How to view your own medical record online

To view your medical record online, you must be registered for online services with the practice.

 

Once registered for Online Services, you will automatically have access to new information added to your record.

You may also request access to the following services:

  • Viewing and requesting repeat prescriptions
  • Viewing and booking appointments
  • Viewing your detailed coded record

 

To register for Online Services please complete our Online Services Request Form and return it to the surgery in person. 

You will need to have your identity verified by a receptionist so please bring two forms of identification with you. One must be a photo ID and the other must be proof of address. If you can’t provide two forms of identification, please speak to a receptionist.

 

How to view someone else's medical record online

To view another patient's medical record online, you must have been granted proxy access to online services by the practice.

 

The way you apply for proxy access will depend on whether the patient who's online services you want to access to can consent to this.

  • Patients aged 16 and over are assumed to be competent to consent.
  • Patients aged 10 and under are assumed not to be competent to consent.
  • Patients aged 11- 15 will need a competency assessment with their GP before they can give consent. Please book an appointment to discuss this before applying for proxy access. 

 

If they can consent, you and the patient will need to complete our Proxy Access to Online Services Consent form.

Once completed, you and the patient will need to return the form to the surgery in person and have your identities verified by a receptionist.

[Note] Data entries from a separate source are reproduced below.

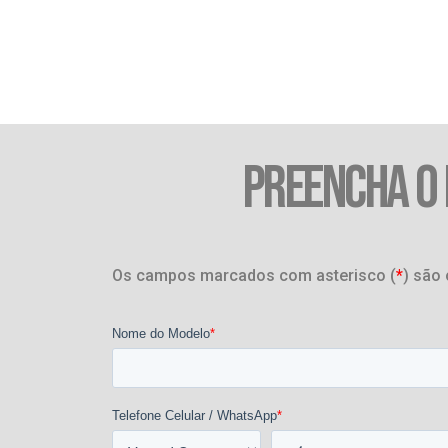
PREENCHA O
Os campos marcados com asterisco (
*
) são 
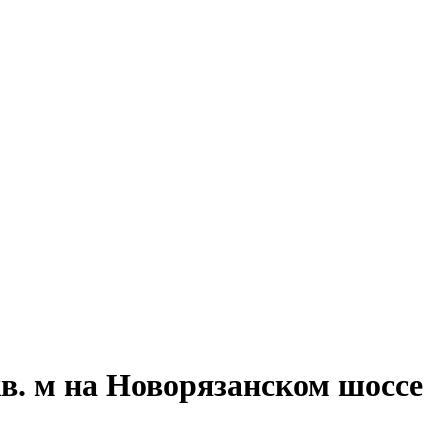
в. м на Новорязанском шоссе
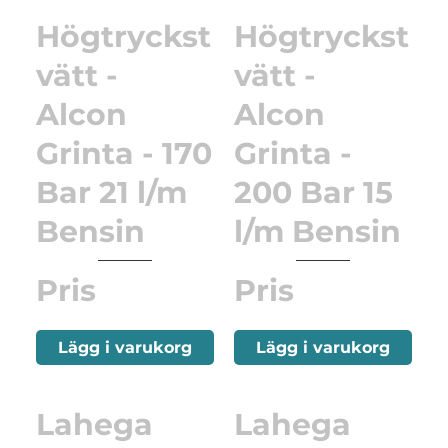
Högtryckst
Högtryckst
vätt -
vätt -
Alcon
Alcon
Grinta - 170
Grinta -
Bar 21 l/m
200 Bar 15
Bensin
l/m Bensin
Pris
Pris
Lägg i varukorg
Lägg i varukorg
Lahega
Lahega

Please provide two forms of identification each. One must be a photo ID and the other must be proof of address. If you can’t provide two forms of identification, please speak to a receptionist.

 

If they can't consent, you will need to complete our Proxy Access to Online Services Request Form.

Once completed, you will need to return the form to the surgery in person and have your identity verified by a receptionist. Please provide two forms of identification. One must be a photo ID and the other must be proof of address. If you can’t provide two forms of identification, please speak to a receptionist. As the patient cannot consent, you will also need to provide proof of a legal basis for proxy access to online services on their behalf.

Sharing Your Medical Record

Increasingly, patient medical data is shared e.g. between GP surgeries and District Nursing, in order to give clinicians access to the most up to date information when attending patients.

The systems we operate require that any sharing of medical information is consented to by patients beforehand. Patients must consent to sharing of the data held by a health provider out to other health providers and must also consent to which of the other providers can access their data.

e.g. it may be necessary to share data held in GP practices with district nurses but the local podiatry department would not need to see it to undertake their work. In this case, patients would allow the surgery to share their data, they would allow the district nurses to access it but they would not allow access by the podiatry department. In this way access to patient data is under patients' control and can be shared on a 'need to know' basis.

Emergency Care Summary

There is a Central NHS Computer System called the Emergency Care Summary (ECS). The Emergency Care Summary is meant to help emergency doctors and nurses help you when you contact them when the surgery is closed. It will contain information on your medications and allergies.

Your information will be extracted from practices such as ours and held securely on central NHS databases.   

As with all systems there are pros and cons to think about. When you speak to an emergency doctor you might overlook something that is important and if they have access to your medical record it might avoid mistakes or problems, although even then, you should be asked to give your consent each time a member of NHS Staff wishes to access your record, unless you are medically unable to do so.

On the other hand, you may have strong views about sharing your personal information and wish to keep your information at the level of this practice. If you don’t want an Emergency Care Summary to be made for you, tell your GP surgery. Don’t forget that if you do have an Emergency Care Summary, you will be asked if staff can look at it every time they need to. You don’t have to agree to this.